> [What you will do]: Among the entries below, find the lines that hold the word "γιος" and report them.

> [Given information]:

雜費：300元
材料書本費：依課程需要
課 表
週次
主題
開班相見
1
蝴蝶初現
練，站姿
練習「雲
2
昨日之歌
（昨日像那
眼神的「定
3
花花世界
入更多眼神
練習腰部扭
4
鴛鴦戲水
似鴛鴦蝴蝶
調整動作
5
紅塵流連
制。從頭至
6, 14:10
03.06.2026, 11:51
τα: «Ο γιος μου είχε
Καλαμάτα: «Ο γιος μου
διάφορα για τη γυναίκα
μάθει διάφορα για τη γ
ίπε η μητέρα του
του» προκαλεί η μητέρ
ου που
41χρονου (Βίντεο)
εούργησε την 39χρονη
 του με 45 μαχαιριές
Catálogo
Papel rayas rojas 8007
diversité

--

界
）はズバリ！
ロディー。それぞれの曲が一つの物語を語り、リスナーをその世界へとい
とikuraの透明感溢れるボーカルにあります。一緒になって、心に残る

> [Solution to this problem]:
τα: «Ο γιος μου είχε
Καλαμάτα: «Ο γιος μου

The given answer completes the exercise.